[Records from a dataset]
_____

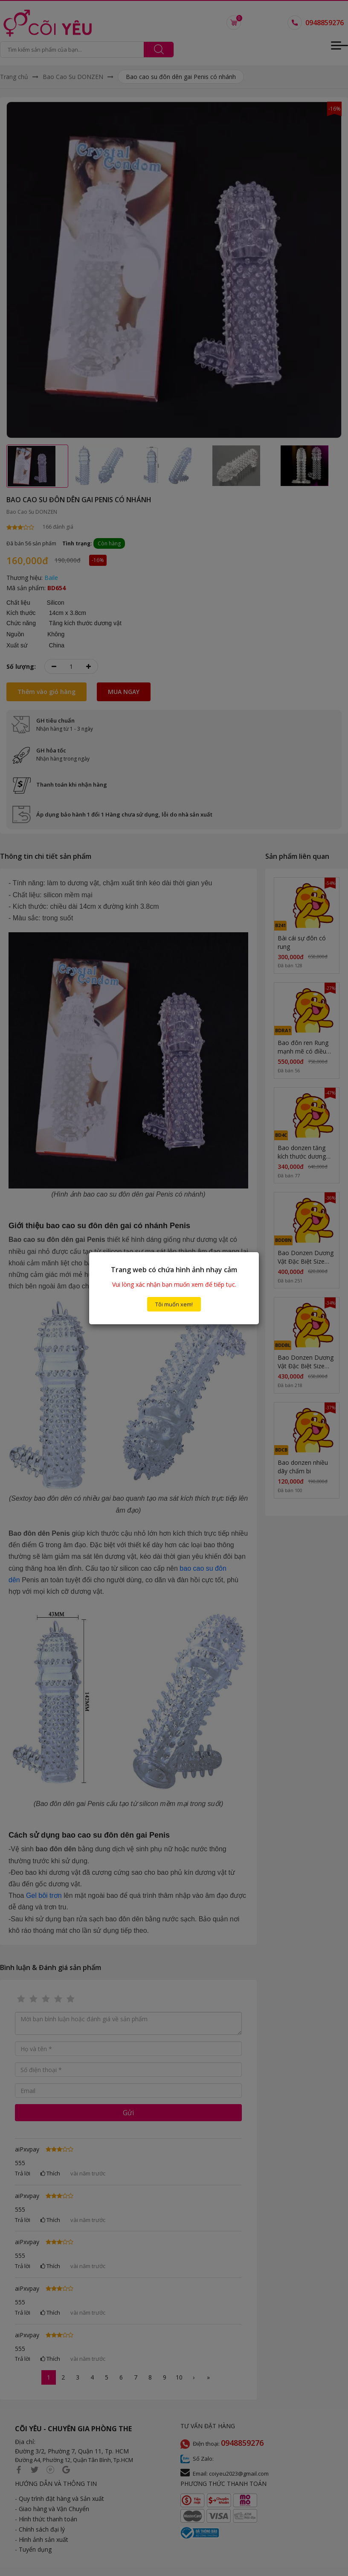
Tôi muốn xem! (174, 1304)
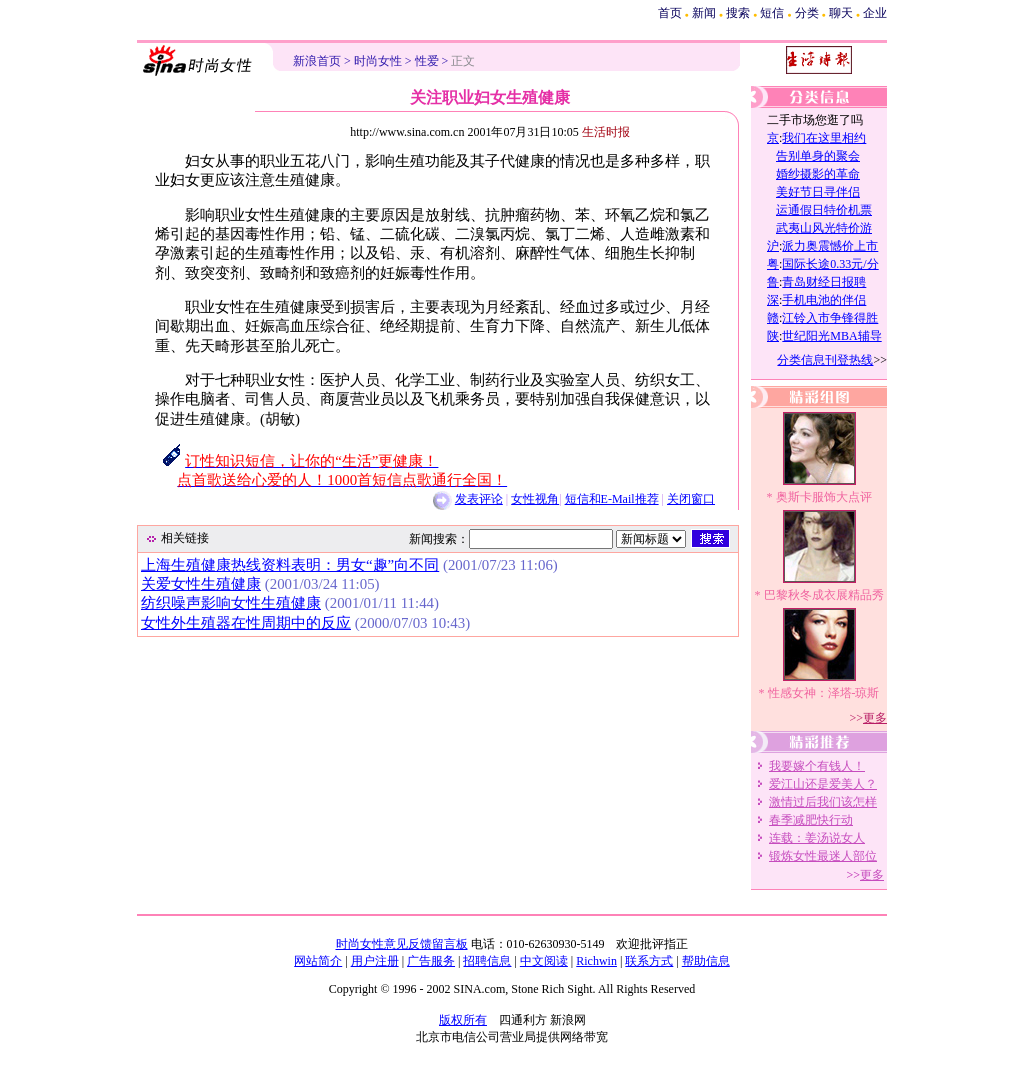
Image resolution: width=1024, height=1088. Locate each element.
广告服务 (431, 961)
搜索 (738, 13)
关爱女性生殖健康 (201, 584)
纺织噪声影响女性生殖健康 (231, 603)
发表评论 (479, 499)
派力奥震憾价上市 (830, 246)
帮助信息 (706, 961)
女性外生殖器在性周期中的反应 (246, 623)
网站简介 (318, 961)
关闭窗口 (691, 499)
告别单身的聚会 (818, 156)
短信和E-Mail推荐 (612, 499)
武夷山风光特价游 (824, 228)
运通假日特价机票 (824, 210)
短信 (772, 13)
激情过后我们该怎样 (823, 802)
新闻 (704, 13)
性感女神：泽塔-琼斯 (824, 693)
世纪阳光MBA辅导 (831, 336)
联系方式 (649, 961)
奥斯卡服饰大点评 (824, 497)
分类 (807, 13)
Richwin (596, 961)
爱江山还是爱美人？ (823, 784)
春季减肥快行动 (811, 820)
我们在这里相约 (824, 138)
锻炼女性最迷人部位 (823, 856)
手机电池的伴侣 (824, 300)
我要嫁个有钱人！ (817, 766)
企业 (875, 13)
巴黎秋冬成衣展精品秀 (824, 595)
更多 (875, 718)
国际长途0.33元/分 (830, 264)
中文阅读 (544, 961)
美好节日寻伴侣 (818, 192)
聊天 (841, 13)
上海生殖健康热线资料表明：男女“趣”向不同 (290, 565)
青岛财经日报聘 (824, 282)
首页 (670, 13)
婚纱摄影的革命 (818, 174)
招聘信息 (487, 961)
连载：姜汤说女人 (817, 838)
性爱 (427, 61)
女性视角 (535, 499)
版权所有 (463, 1020)
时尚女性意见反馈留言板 (402, 944)
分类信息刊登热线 (825, 360)
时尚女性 (378, 61)
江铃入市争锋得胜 (830, 318)
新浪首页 (317, 61)
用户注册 (375, 961)
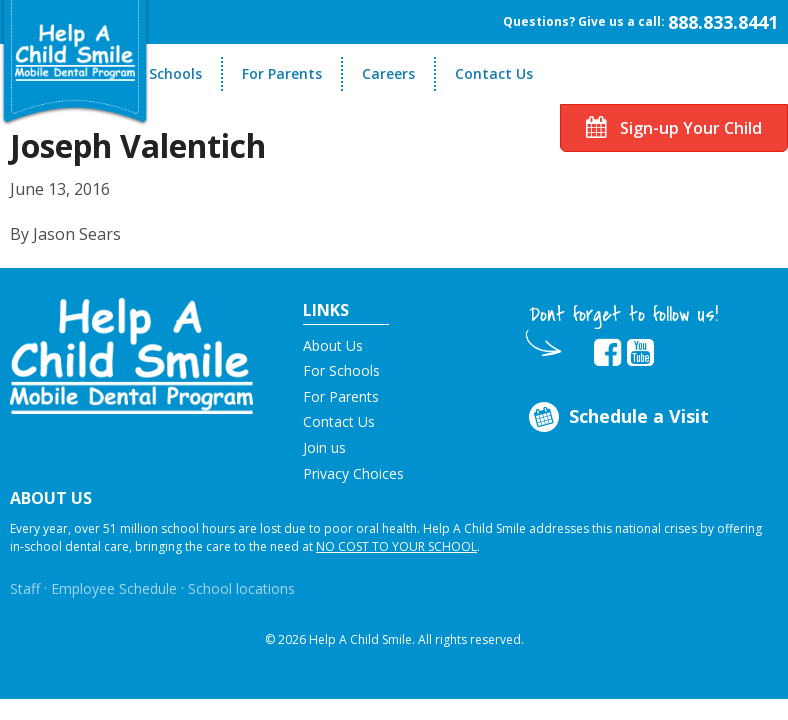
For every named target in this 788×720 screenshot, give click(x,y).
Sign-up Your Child (674, 128)
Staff (25, 588)
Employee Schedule (114, 588)
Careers (388, 73)
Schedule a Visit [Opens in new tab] (616, 417)
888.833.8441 (723, 22)
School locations (241, 588)
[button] (131, 354)
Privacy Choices (353, 473)
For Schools (162, 73)
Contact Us (494, 73)
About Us (333, 345)
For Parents (282, 73)
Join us (324, 447)
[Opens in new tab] (607, 353)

_____

### Problem to solve:
Each record should be quoted exactly, with the images omitted.

### Your response:
Tôi muốn xem! (174, 1304)
Image resolution: width=1024, height=1088. Locate each element.
广告服务 (431, 961)
搜索 (738, 13)
关爱女性生殖健康 (201, 584)
纺织噪声影响女性生殖健康 (231, 603)
发表评论 (479, 499)
派力奥震憾价上市 (830, 246)
帮助信息 (706, 961)
女性外生殖器在性周期中的反应 (246, 623)
网站简介 (318, 961)
关闭窗口 (691, 499)
告别单身的聚会 (818, 156)
短信和E-Mail推荐 (612, 499)
武夷山风光特价游 (824, 228)
运通假日特价机票 (824, 210)
短信 (772, 13)
激情过后我们该怎样 (823, 802)
新闻 (704, 13)
性感女神：泽塔-琼斯 (824, 693)
世纪阳光MBA辅导 (831, 336)
联系方式 (649, 961)
奥斯卡服饰大点评 (824, 497)
分类 (807, 13)
Richwin (596, 961)
爱江山还是爱美人？ (823, 784)
春季减肥快行动 (811, 820)
我们在这里相约 (824, 138)
锻炼女性最迷人部位 (823, 856)
手机电池的伴侣 (824, 300)
我要嫁个有钱人！ (817, 766)
企业 (875, 13)
巴黎秋冬成衣展精品秀 (824, 595)
更多 (875, 718)
国际长途0.33元/分 (830, 264)
中文阅读 (544, 961)
美好节日寻伴侣 (818, 192)
聊天 (841, 13)
上海生殖健康热线资料表明：男女“趣”向不同 (290, 565)
青岛财经日报聘 (824, 282)
首页 (670, 13)
婚纱摄影的革命 (818, 174)
招聘信息 (487, 961)
连载：姜汤说女人 (817, 838)
性爱 (427, 61)
女性视角 (535, 499)
版权所有 (463, 1020)
时尚女性意见反馈留言板 (402, 944)
分类信息刊登热线 (825, 360)
时尚女性 (378, 61)
江铃入市争锋得胜 (830, 318)
新浪首页 (317, 61)
用户注册 (375, 961)
For every named target in this 788×720 screenshot, give click(x,y).
Sign-up Your Child (674, 128)
Staff (25, 588)
Employee Schedule (114, 588)
Careers (388, 73)
Schedule a Visit [Opens in new tab] (616, 417)
888.833.8441 (723, 22)
School locations (241, 588)
[button] (131, 354)
Privacy Choices (353, 473)
For Schools (162, 73)
Contact Us (494, 73)
About Us (333, 345)
For Parents (282, 73)
Join us (324, 447)
[Opens in new tab] (607, 353)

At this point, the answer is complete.